Total Pageviews

Friday, 30 January 2015

TRANS SIBIRIA GEZI NOTLARI -9







                          TRANS SIBIRIA GEZI NOTLARI FROM ULAN UDE TO PEKIN






             TREN ULAN UDE’DEN PEKIN’E;


Öğle üzeri otelden ayrılıp tren istasyonuna geldim. Bu güzel şehre  hoşçakal dedikten sonra  tren garindan içeri girdim, pano bizim tren saatini üç olarak gosteriyordu. Tren garında biraz zaman gecirip, bir kaç tane kartpostal aldıktan sonra perona gittim.  020 numaralı trene bineceğiz. Aslında bütün okuduklarımda Trans-Sibirya trenlerinin içinde en iyisi 02 numaralı tren yazıyordu. Ama gördüm ki 020 numaralı tren çok daha iyi. Trene binmeden önce görevli (ki- yine bayan) pasaportları kontrol edip biletlerimizi aldı. İnsani rahatsız edecek kadar  tavırları sert bir kadın.



              Kalacağımız kompartımana yerleştik, yol boyunca ihtiyacım olacak, yiyecek, çay, kahve ve termosu yanıma alıp bavulları kapının üstündeki çıkıntıya yerleştirdim. Saat tam 15.00 de tren hareket etti,  böylece hemen hemen üç gün sürecek Pekin yolculuğumuz baslamış oldu.

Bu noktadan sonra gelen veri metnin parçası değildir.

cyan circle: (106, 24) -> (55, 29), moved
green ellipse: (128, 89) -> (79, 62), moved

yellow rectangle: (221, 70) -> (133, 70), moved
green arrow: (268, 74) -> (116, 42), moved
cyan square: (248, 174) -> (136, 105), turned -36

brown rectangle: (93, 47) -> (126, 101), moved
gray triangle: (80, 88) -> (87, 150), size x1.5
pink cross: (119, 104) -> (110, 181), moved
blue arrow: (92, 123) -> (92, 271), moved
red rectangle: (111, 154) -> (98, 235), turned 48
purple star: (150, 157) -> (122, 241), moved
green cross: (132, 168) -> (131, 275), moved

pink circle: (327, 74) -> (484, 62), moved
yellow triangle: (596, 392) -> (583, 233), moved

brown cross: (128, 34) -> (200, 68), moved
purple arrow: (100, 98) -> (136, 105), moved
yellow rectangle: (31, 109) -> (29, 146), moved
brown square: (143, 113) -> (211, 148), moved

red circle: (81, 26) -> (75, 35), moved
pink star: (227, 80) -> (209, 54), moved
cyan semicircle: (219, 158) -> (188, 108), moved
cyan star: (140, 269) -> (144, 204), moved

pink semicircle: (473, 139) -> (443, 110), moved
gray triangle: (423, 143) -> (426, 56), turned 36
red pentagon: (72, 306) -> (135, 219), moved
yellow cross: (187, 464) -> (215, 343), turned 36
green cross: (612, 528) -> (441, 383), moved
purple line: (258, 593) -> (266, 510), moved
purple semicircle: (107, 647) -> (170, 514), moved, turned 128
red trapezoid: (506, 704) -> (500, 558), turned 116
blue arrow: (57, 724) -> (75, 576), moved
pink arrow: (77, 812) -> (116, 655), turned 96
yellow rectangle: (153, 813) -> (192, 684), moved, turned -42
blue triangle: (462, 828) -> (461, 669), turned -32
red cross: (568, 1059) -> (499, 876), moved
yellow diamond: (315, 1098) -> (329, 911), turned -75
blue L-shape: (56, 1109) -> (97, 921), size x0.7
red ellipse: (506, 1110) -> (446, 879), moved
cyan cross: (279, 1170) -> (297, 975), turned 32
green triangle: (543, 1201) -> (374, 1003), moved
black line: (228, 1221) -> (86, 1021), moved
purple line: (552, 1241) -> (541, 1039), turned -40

Kaldığım kompartıman  dort kisilik, ama bütün vagonda Çin’li bir ailenin hariçinde kimse yok.


              Vagonun ilk girişinde ki sıcak su tankının karşısındaki kompartımanda da vagon  görevlileri kalıyor.  ikiside son derece soğuk.
               Biraz sonra soğuk su almak için gittiğim sıcak su tankının yanında soğuk su   yoktu.  Görevli kadına soğuk suyu sorduğumda su olmadığını söyledi ve bana gazlı su satmaya çalıştı, istemedim yan vagona geçip oradan soğuk su aldım ama bu sefer ordaki görevlinin ters ters bakısını üstümde hissettim. .  Zaten ertesi gün tekrar su almaya gittiğimde de vermedi.  Gezinin başından beri bu tür davranış biçimine alışmıştım artık, çok fazla üzerinde durmadım. Bütün bu olumsuzluklar beni çok fazla etkilemiyordu 



Trende ilk günümü kitap okuyarak, fotoğraf çekerek  geçirdim, bütün vagon bize aitti, tuvaletler ve koridorlar çok temiz, Akşam marketten aldıklarımla karnımı doyurdum, süt bozulmadan bir termos dolusu kahve yaptım.
. Trenin  raylarda  çıkardığı  ritmik sesler bana ninni gibi geldi, biraz sonrada derin bir uykuya daldım.  Sabaha kadar deliksiz uyumuşum, kalktığımda saat sabah 6.00’yı gösteriyordu, kahvaltı olarak sıcak suyun içine atılan hazır çorbayı  bisküvi ile içtim. Peşinden de kahve , sabah kahvaltisi bukadar. Evden ayrılalı henüz bir ay olmuş ben çoktan beş kilo vermiştim bile, eve dönüş 20 Ağustos  , daha üç ay var, bakalım kaç kilo daha vereceğim, gerekli gıda yi alamıyorum ama vitamin haplarını da almayi ihmal etmedim. Kompartımanın camını açamadım ama koridordaki camı açıp fotoğraf çekebiliyorum, bu fotoğraflar gerçi çok kaliteli değil ama yine de belgelemek için bu fotograflara ihtiyaç var.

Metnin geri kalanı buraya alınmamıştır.